§ EXTRACTED DATA:

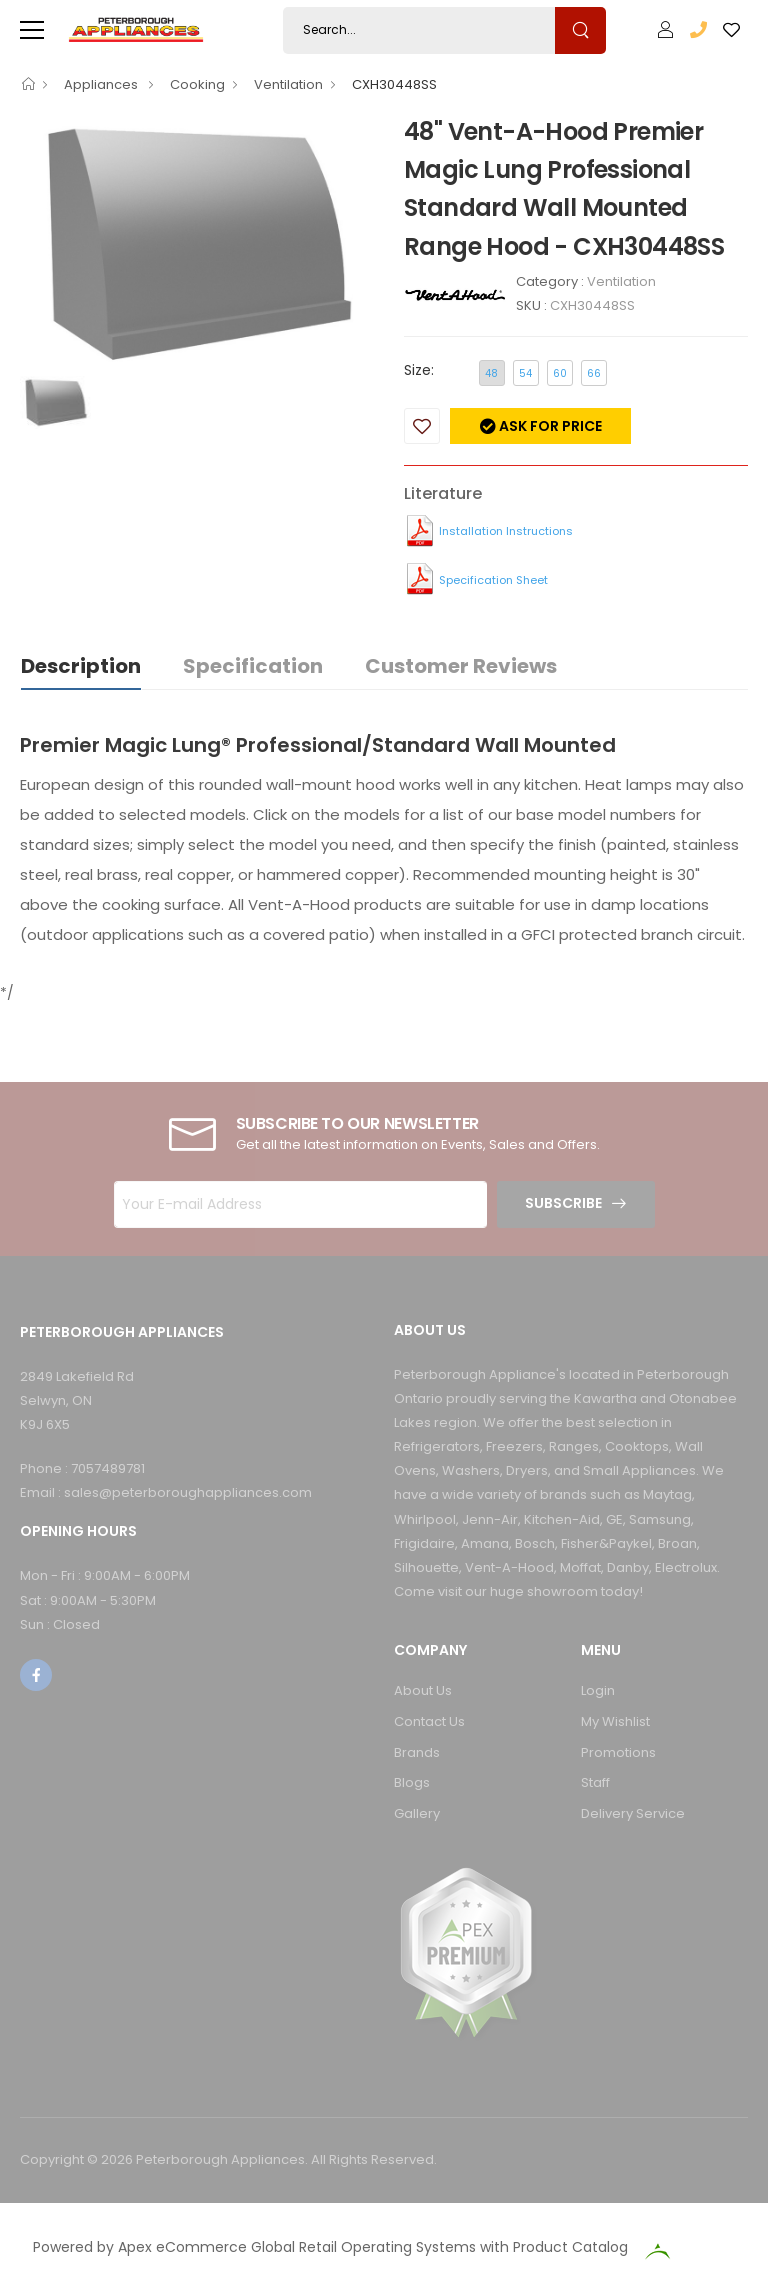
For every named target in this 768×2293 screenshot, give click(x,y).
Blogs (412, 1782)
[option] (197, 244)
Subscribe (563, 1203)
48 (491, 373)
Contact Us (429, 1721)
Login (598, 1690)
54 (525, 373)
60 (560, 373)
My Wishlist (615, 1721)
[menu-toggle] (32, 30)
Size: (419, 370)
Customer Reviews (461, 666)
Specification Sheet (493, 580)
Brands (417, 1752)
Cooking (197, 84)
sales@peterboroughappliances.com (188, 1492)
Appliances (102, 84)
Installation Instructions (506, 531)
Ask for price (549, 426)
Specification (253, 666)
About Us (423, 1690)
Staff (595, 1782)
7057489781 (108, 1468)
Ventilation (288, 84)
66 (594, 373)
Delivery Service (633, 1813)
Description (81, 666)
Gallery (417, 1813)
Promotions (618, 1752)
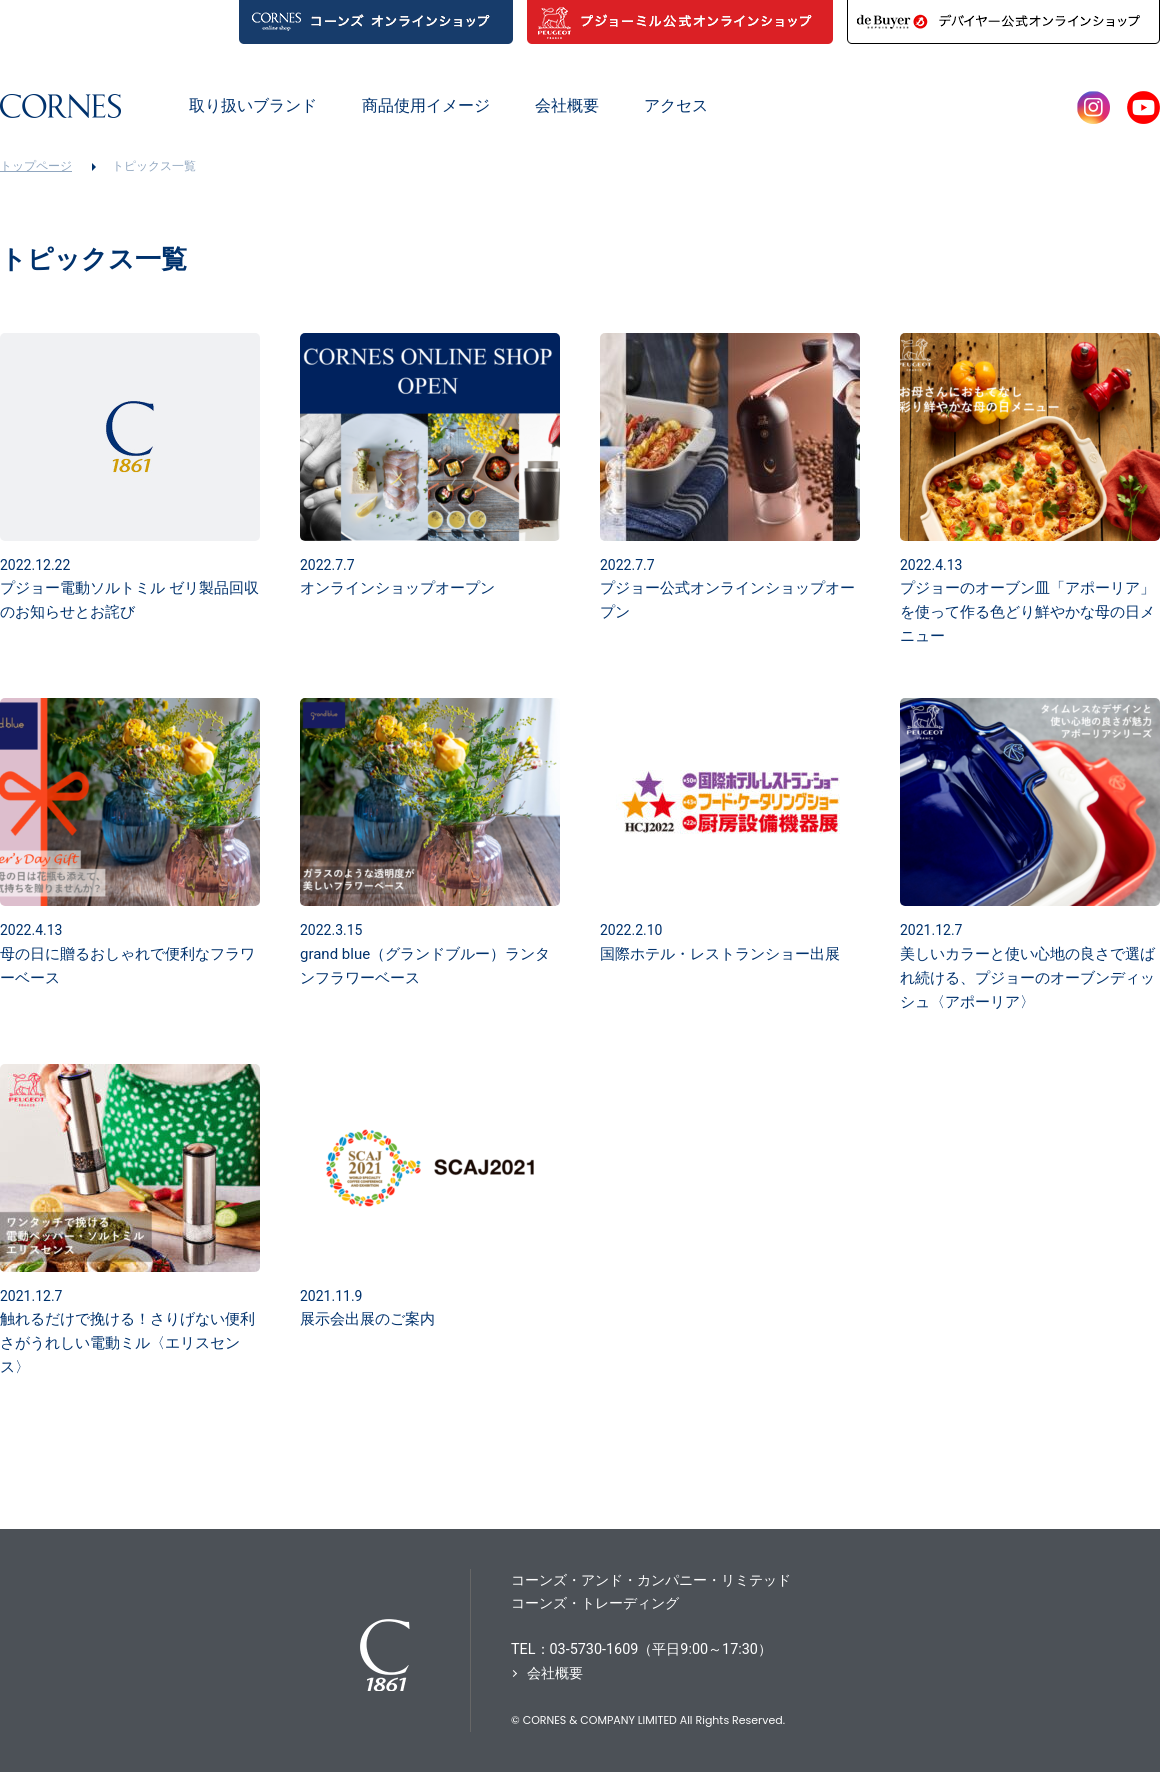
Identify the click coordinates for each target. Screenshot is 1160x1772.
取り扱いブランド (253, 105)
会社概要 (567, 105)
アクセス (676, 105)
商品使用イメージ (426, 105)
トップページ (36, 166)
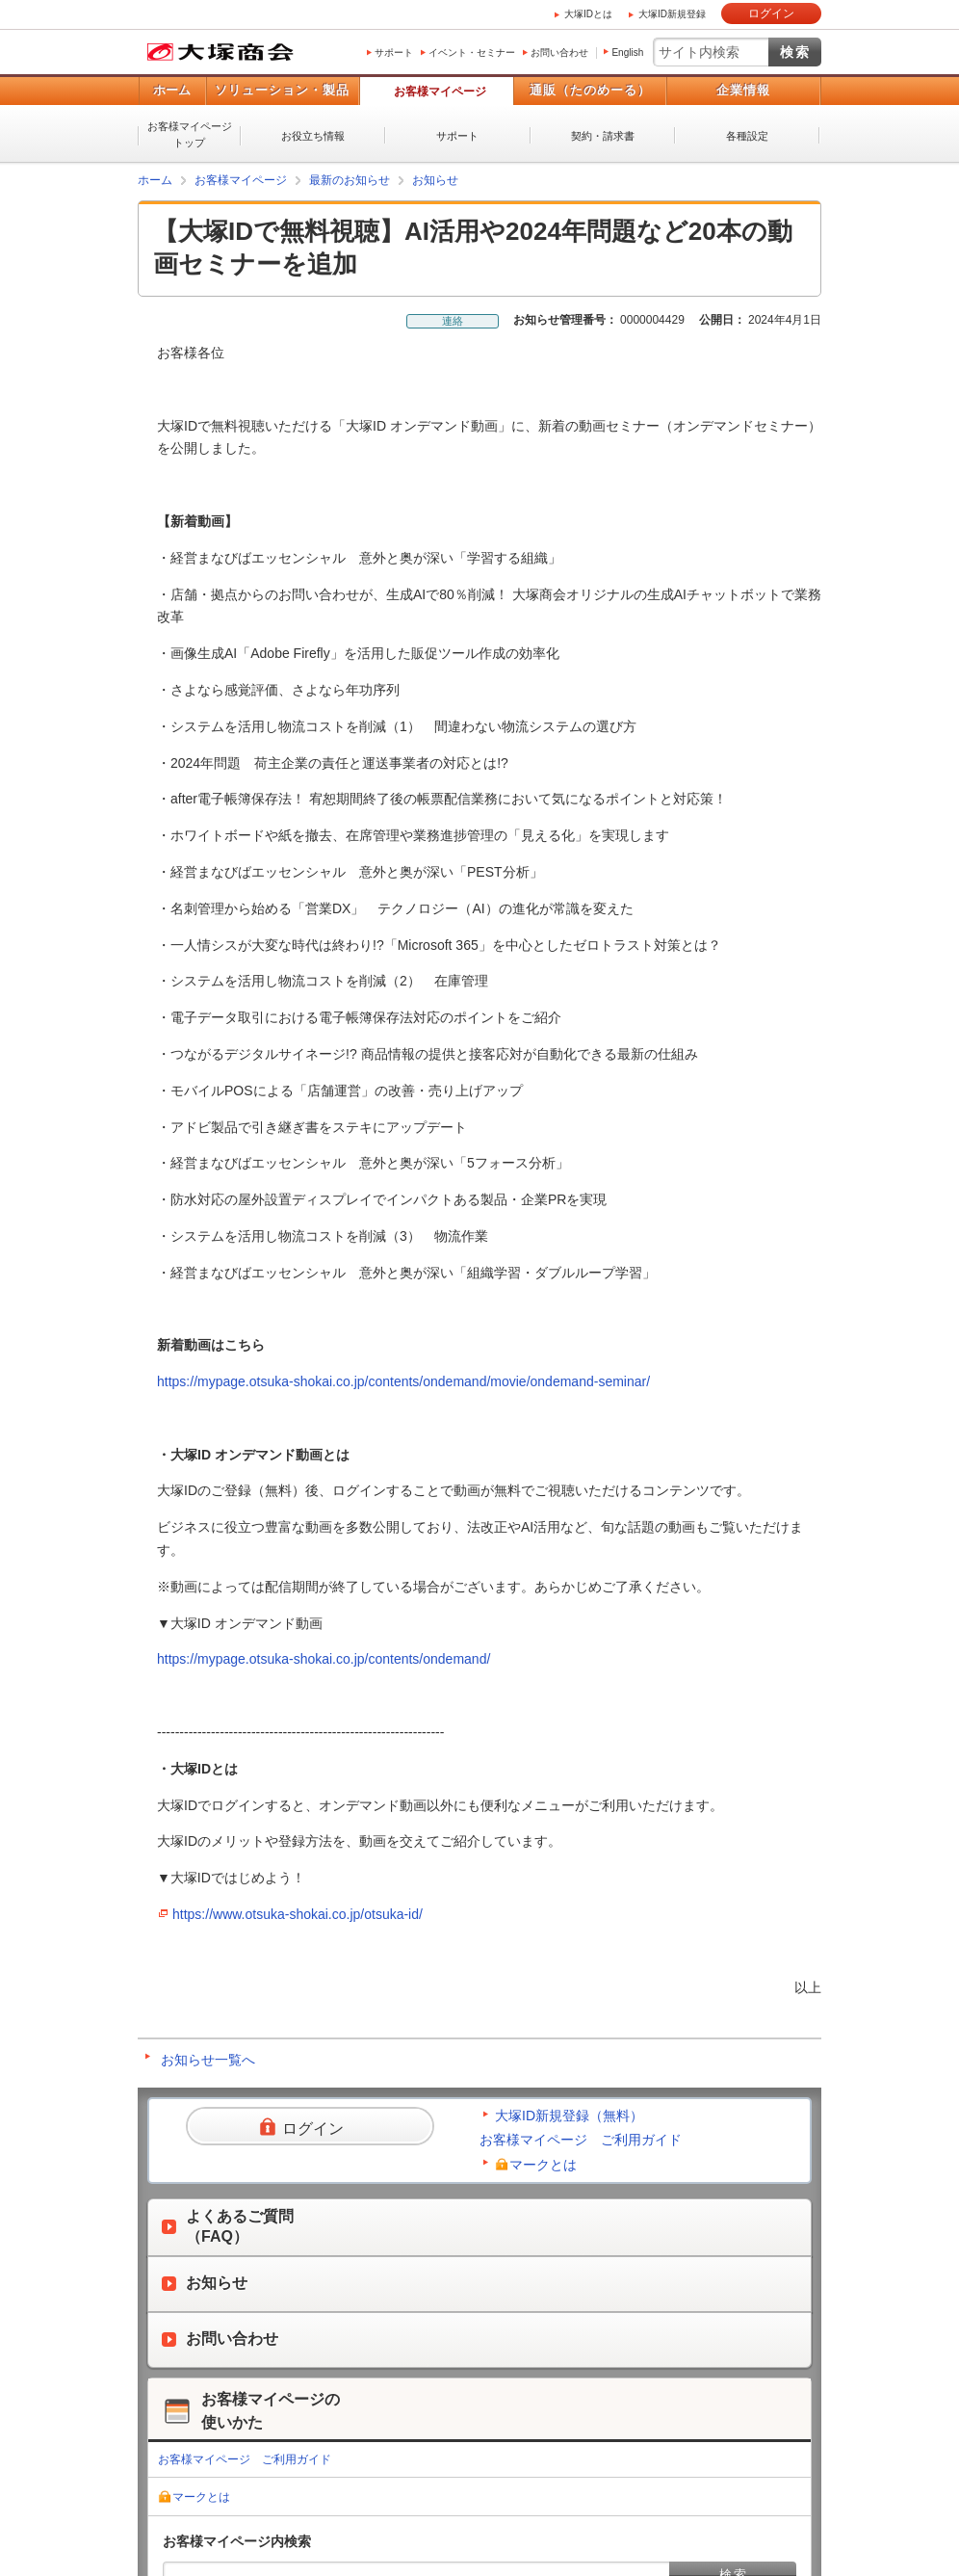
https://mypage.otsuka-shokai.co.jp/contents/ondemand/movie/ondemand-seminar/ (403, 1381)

§ ABOUT THIS EXERCISE: Print the whole listing exactly. No pictures belong in the copy.

§ ANSWER SECTION:
For every named target in this 768×2293 screenshot, give click(x,y).
Blogs (412, 1782)
[option] (197, 244)
Subscribe (563, 1203)
48 (491, 373)
Contact Us (429, 1721)
Login (598, 1690)
54 (525, 373)
60 (560, 373)
My Wishlist (615, 1721)
[menu-toggle] (32, 30)
Size: (419, 370)
Customer Reviews (461, 666)
Specification Sheet (493, 580)
Brands (417, 1752)
Cooking (197, 84)
sales@peterboroughappliances.com (188, 1492)
Appliances (102, 84)
Installation Instructions (506, 531)
Ask for price (549, 426)
Specification (253, 666)
About Us (423, 1690)
Staff (595, 1782)
7057489781 (108, 1468)
Ventilation (288, 84)
66 (594, 373)
Delivery Service (633, 1813)
Description (81, 666)
Gallery (417, 1813)
Promotions (618, 1752)
Identify the click coordinates for each target. Screenshot is 1160x1772.
取り扱いブランド (253, 105)
会社概要 (567, 105)
アクセス (676, 105)
商品使用イメージ (426, 105)
トップページ (36, 166)
https://mypage.otsuka-shokai.co.jp/contents/ondemand/movie/ondemand-seminar/ (403, 1381)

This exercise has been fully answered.